Raster processing in arcpy (performance issues)

SebastianSantibanez · ‎10-06-2011

Hi,
I have created a piece of code that allows me to create a cost distance raster per feature (point) per feature class in a GDB iterating firstly the FCs (applying 'for' in FC list) and then the rows (using cursor). The script works fine but it takes an overwhelmingly long time to complete the process (40 hours for ~15,000 features).
- Is there any way to speed up the script?
- Somebody suggested me that the cursor might be the cause of the performance I am getting. Is this possible? if so, how can I fix it?
- Another approach that I am considering is using another function to calculate the distances (not arcpy) does anybody know another python module that I could use instead?

Thanks so much.

ChrisSnyder · ‎10-06-2011

I am in your same boat. I wrote a large Python-based process that runs a fancy monte carlo / bootstrap habitat simulation. It builds about 50,000 individual cost distance grids (actually cost path grids, but same difference), and takes a really long time to run. Some things I found, used, plan to use, and want to use in a future v10 rewrite:

The "max distance" parameter in the CostDistance tool doesn't work.

I added an extra step to buffer the point, and then set the gp.extent to the buffer extent, so as to limit the size of the cost distance surface. That way I wasn't building the cost distance grid values for areas I didn't need it.

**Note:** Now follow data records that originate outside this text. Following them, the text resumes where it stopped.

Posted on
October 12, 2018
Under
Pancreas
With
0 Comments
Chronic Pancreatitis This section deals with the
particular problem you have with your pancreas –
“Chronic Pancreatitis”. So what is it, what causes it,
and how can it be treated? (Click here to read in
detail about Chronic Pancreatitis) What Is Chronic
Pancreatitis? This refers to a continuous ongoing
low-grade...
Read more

GRID format (instead of FGDB) might be faster (even in v10). I wrote my script for v9.3, and at that time GRID format was faster. That probably might have changed in v10.0, but I haven't tested it.

In v10.0 it appears you can now run concurrent spatial analyst processes (for example, run 4 CostDistance tools in seperate python.exe instances at the same time) using os.spawnv, subprocess, multiprocessing, etc modules. In v9.3 you could only run one spatial analsyt process at once. This would be an immense performace boost, but I haven't rewritten my script in arcpy yet to take advantage of this improvment (I plan to though in a few months).

I didn't to it for CostPath function, but using a Python in-memory structure like a dictionary or numpy array you can write your own custom CostPath (or whatever) function. I have done a bit of backwards engineering of ESRI functions, but at a great investment in time (this is why my agency pays ESRI $300k+ a year, right???). I sure do wish ESRI would provide an "out of the box" in-memory grid structure (make raster data compatible with their in_memory workspace), so that we wouldn't have to write our own functions... Or at least maybe they can publish some of their spatial analyst source code (yeah right!).

That said, there are probably some ways to speed up the script. One thing that would be easy - just use a larger cell size. The cursor probably isn't the realy culprit... I assume you are using it to extract out the individual point features, correct? Per non-ESRI cost distance functions, I am sure there are many. For example: http://grass.fbk.eu/gdp/html_grass64/r.cost.html. Just waiting for someone to write it in pure Python.... If you do, POST IT!!!

ChrisSnyder · ‎10-06-2011

Oh, one other thing I found was that in v9.3, using the gp.snapraster environment slowed down many of the Spatial Analyst functions (some by more than just a few seconds). So in my case 2 sec x 50,000 = 28 hours. My solution was to write my own "snapraster" function that would alter the gp.extent setting. Using my function (as opposed to gp.snapraster) I experienced no gp.snapraster-related slowdown...

def snapExtentToRaster(inputExtent, snapRaster):
    "Returns a xMin, yMin, xMax, yMax extent snapped to the cell allignment of a raster"
    xMinInput = float(inputExtent.split(" ")[0])
    yMinInput = float(inputExtent.split(" ")[1])
    xMaxInput = float(inputExtent.split(" ")[2])
    yMaxInput = float(inputExtent.split(" ")[3])
    dscSnapRaster = gp.describe(snapRaster)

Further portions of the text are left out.